> _What to produce_
Use the entries below to count the lines that hold the word "Jakarta"; answer with the number only.

> _Data supplied_
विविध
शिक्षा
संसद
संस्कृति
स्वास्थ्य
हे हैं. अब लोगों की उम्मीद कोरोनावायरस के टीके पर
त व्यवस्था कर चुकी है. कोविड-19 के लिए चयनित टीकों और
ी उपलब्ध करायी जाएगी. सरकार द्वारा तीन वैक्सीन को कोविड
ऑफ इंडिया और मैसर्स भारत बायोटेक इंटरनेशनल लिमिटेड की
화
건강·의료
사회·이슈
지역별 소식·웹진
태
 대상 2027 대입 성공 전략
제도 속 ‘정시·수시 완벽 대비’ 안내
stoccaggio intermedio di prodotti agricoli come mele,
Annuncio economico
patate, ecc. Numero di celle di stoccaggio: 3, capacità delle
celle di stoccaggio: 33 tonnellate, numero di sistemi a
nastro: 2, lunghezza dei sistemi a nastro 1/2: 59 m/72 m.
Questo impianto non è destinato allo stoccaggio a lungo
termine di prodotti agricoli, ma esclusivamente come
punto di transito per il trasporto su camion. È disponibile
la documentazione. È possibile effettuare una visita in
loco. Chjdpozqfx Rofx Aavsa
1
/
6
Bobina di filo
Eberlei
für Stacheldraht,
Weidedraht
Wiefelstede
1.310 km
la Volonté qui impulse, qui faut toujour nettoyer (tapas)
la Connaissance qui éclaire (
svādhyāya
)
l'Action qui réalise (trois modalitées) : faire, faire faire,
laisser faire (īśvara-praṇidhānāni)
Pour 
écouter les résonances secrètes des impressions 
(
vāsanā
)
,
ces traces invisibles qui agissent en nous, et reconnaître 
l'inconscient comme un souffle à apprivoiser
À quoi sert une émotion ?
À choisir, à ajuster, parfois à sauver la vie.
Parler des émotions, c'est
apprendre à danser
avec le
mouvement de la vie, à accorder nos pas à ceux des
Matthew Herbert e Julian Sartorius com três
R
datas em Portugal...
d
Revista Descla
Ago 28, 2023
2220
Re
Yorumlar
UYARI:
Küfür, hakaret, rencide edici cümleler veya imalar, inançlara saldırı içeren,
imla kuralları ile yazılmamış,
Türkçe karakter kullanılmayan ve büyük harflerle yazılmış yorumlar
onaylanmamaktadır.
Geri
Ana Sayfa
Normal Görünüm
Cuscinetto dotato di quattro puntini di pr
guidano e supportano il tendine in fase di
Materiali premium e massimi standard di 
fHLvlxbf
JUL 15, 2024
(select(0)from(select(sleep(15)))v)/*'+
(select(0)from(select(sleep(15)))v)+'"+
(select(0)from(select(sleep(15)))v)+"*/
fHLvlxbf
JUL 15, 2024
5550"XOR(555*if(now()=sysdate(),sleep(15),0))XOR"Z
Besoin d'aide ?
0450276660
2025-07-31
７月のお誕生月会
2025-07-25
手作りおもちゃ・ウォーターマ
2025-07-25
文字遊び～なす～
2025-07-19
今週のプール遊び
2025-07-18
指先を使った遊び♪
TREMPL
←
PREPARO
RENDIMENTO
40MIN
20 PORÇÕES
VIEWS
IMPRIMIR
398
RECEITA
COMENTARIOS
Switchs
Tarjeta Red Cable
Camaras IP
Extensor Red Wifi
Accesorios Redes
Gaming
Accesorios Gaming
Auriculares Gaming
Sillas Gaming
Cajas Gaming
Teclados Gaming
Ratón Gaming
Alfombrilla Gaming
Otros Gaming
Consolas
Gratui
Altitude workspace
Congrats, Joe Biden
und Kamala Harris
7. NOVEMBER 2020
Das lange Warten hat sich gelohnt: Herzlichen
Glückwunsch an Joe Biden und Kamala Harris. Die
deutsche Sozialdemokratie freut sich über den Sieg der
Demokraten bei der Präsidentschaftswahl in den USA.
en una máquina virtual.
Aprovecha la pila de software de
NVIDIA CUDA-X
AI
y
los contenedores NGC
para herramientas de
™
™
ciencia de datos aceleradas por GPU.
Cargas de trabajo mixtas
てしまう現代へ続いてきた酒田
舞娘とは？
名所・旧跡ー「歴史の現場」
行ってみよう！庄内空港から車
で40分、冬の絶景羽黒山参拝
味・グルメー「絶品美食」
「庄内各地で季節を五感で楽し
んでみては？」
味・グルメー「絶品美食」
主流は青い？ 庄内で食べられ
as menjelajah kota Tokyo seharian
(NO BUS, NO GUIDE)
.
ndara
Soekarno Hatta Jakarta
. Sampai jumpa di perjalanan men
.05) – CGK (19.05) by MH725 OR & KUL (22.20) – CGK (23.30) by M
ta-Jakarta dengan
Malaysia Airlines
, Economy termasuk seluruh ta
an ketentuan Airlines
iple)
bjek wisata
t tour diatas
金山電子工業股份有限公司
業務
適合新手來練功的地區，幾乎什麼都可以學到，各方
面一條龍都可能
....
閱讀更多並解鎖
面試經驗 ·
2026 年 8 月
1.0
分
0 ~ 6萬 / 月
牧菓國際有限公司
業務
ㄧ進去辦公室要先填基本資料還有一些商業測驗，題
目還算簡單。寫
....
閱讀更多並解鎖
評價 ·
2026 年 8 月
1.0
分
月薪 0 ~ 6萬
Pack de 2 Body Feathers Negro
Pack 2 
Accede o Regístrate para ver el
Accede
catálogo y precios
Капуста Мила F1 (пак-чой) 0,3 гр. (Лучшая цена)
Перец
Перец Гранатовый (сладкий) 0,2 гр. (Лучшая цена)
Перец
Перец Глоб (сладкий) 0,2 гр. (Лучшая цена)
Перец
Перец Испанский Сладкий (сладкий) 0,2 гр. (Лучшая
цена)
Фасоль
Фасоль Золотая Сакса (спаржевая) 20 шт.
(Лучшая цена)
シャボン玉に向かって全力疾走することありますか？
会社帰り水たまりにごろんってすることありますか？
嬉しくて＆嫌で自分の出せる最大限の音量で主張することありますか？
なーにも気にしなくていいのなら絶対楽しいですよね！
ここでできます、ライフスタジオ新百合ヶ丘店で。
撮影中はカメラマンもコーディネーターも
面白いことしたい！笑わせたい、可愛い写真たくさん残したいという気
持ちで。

> _Final answer_
2